What the task asks:
Filter the entries below, keeping only lines with "IEEE".

++++ Source data

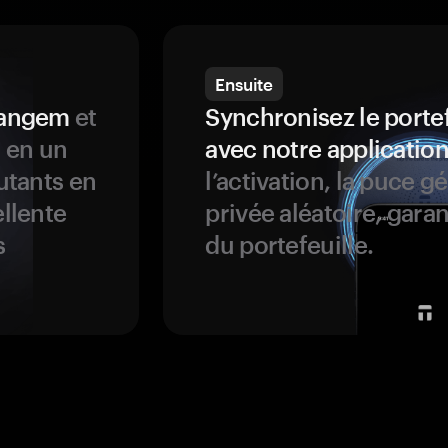
Ensuite
 Tangem
et
Synchronisez le porte
s en un
avec notre application
butants en
l’activation, la puce g
ellente
privée aléatoire, garan
s
du portefeuille.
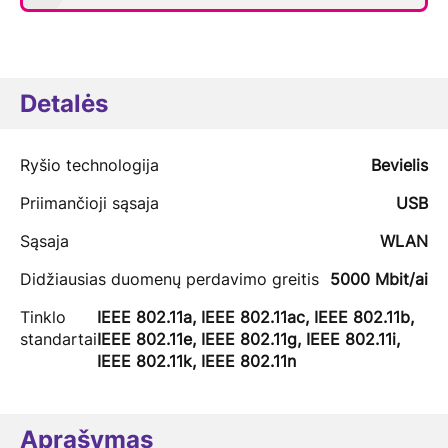
Detalės
Ryšio technologija
Bevielis
Priimančioji sąsaja
USB
Sąsaja
WLAN
Didžiausias duomenų perdavimo greitis
5000 Mbit/ai
Tinklo
IEEE 802.11a, IEEE 802.11ac, IEEE 802.11b,
standartai
IEEE 802.11e, IEEE 802.11g, IEEE 802.11i,
IEEE 802.11k, IEEE 802.11n
Aprašymas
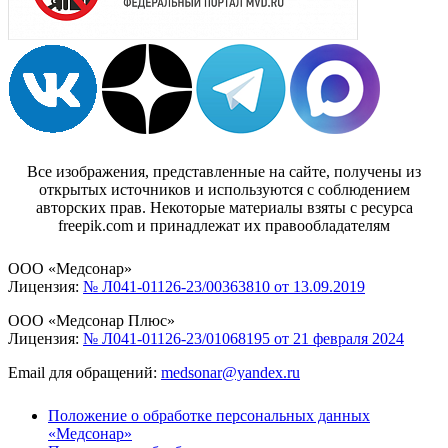
Все изображения, представленные на сайте, получены из
открытых источников и используются с соблюдением
авторских прав. Некоторые материалы взяты с ресурса
freepik.com и принадлежат их правообладателям
ООО «Медсонар»
Лицензия:
№ Л041-01126-23/00363810 от 13.09.2019
ООО «Медсонар Плюс»
Лицензия:
№ Л041-01126-23/01068195 от 21 февраля 2024
Email для обращений:
medsonar@yandex.ru
Положение о обработке персональных данных
«Медсонар»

++++++++

Exercise response:
IEEE 802.11a, IEEE 802.11ac, IEEE 802.11b,
IEEE 802.11e, IEEE 802.11g, IEEE 802.11i,
IEEE 802.11k, IEEE 802.11n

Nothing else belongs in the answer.